¡A cortarse el pelo!

Jorge nació con una gran mata de pelo negra indómita y salvaje.

Era un pelo indomable, tieso y muy liso. Tenía una larga cresta y nada de pelo por las sienes. ¡Madre mía!, tenía al Ultimo Mohicanao por hijo. Durante el primer mes intenté peinarle hacia abajo y llevarle con el pelo medianamente arreglado, pero no había manera, por más que se lo intentara, la cresta volvía a su sitio una y otra vez. Y además, era un pelo con un exceso de grasa importante.

Al mes, que es cuando la pediatra me dijo que podía cortárselo, entre mi cuñada y yo, cogimos la máquina y le afeitamos la cabeza. Suena muy drástico y un poco salvaje pero el pelo le había ido creciendo y tenía un centímetro de pelo rubio oscuro y el resto negro, negrísimo, vamos un show.

Con su pelo ya cortito la cosa cambió bastante, el pelo comenzó a volverse domable y la cresta pasó a la historia. Durante los primeros meses, yo fui su peluquera particular. Cuando el pelo ya estaba demasiado largo, le sentaba frente a la tele, le ponía un babero del revés y… a cortar. Ni que decir tiene que no soy peluquera, y que pese a que ponía todo de mi parte cada vez que mi madre veía a Jorge, me espetaba: “ya le has metido las tijeras al niño, ¿no te puedes quedar quietecita?” Y es que, algún que otro trasquilón siempre llevaba. En mi defensa diré que “el cliente” tampoco era fácil y no se estaba quieto.
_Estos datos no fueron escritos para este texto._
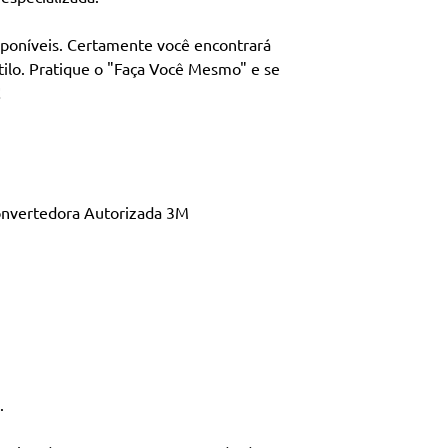
Largura
: 26,2 cm
sponíveis. Certamente você encontrará
Espessura
: 0,2 cm
ilo. Pratique o "Faça Você Mesmo" e se
Unidade de venda
s!
Rendimento:
11 p
aproximadamente 
Convertedora Autorizada 3M
.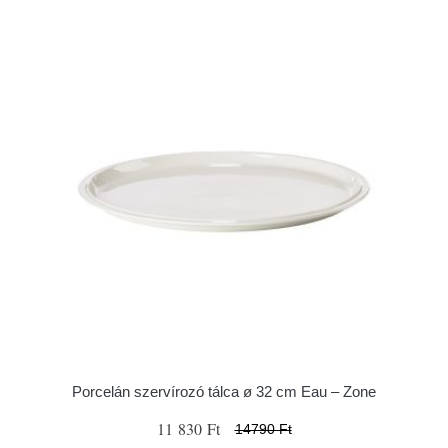
Porcelán szervírozó tálca ø 32 cm Eau – Zone
11 830 Ft
14790 Ft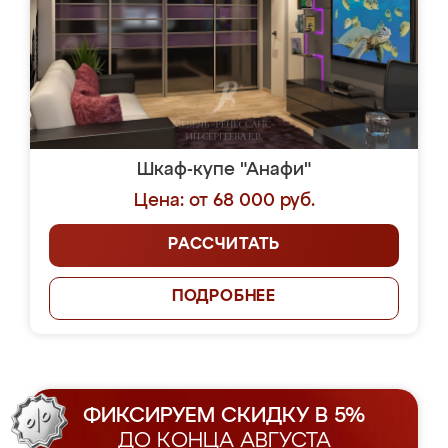
Шкаф-купе "Анафи"
Цена: от 68 000 руб.
РАССЧИТАТЬ
ПОДРОБНЕЕ
ФИКСИРУЕМ СКИДКУ В 5%
ДО КОНЦА АВГУСТА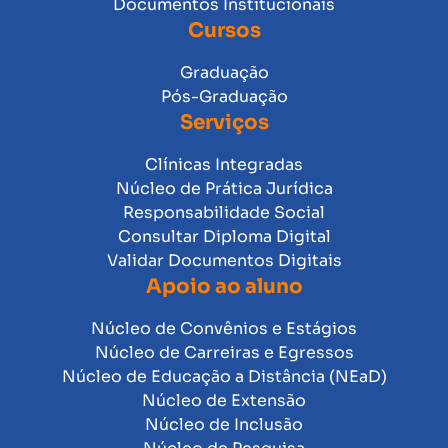
Documentos Institucionais
Cursos
Graduação
Pós-Graduação
Serviços
Clínicas Integradas
Núcleo de Prática Jurídica
Responsabilidade Social
Consultar Diploma Digital
Validar Documentos Digitais
Apoio ao aluno
Núcleo de Convênios e Estágios
Núcleo de Carreiras e Egressos
Núcleo de Educação a Distância (NEaD)
Núcleo de Extensão
Núcleo de Inclusão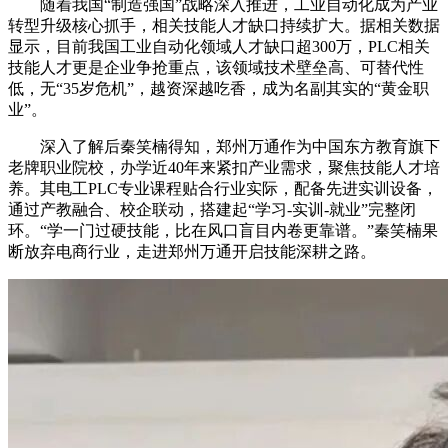
随着我国“制造强国”战略深入推进，工业自动化成为产业
转型升级核心抓手，相关技能人才缺口持续扩大。据相关数据
显示，目前我国工业自动化领域人才缺口超300万，PLC相关
技能人才更是企业争抢重点，该领域技术壁垒高、可替代性
低，无“35岁危机”，越资深越吃香，成为名副其实的“黄金职
业”。
深入了解后秦笑楠得知，郑州万通作为中国东方教育旗下
老牌职业院校，办学近40年来紧扣产业需求，聚焦技能人才培
养。其电工PLC专业课程贴合行业实际，配备先进实训设备，
通过产教融合、校企联动，搭建起“学习-实训-就业”完整闭
环。“学一门过硬技能，比在风口盲目内卷更靠谱。”秦笑楠果
断放弃电商行业，走进郑州万通开启技能深耕之路。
Desde hace ya un tiempo, decidí colgar las tijeras y llevarle a la peluquería. La primera vez fui con tanto miedo que me llevé cuentos, juguetes y hasta el ordenador portátil para que se entretuviera (vale, reconozco que soy una exagerada). Y, sin embargo, afortunadamente Jorge ni se inmutó. Se sentó en la silla especial, se miró al espejo, puso cara de estar muy concentrado y se dejó hacer sin rechistar. Ayer mismo salimos de la peluquería con cuatro dedos menos de pelo (le crece mucho y muy rápido) sin haber derramado una sola lágrima y con una piruleta de regalo por lo bien que se había portado.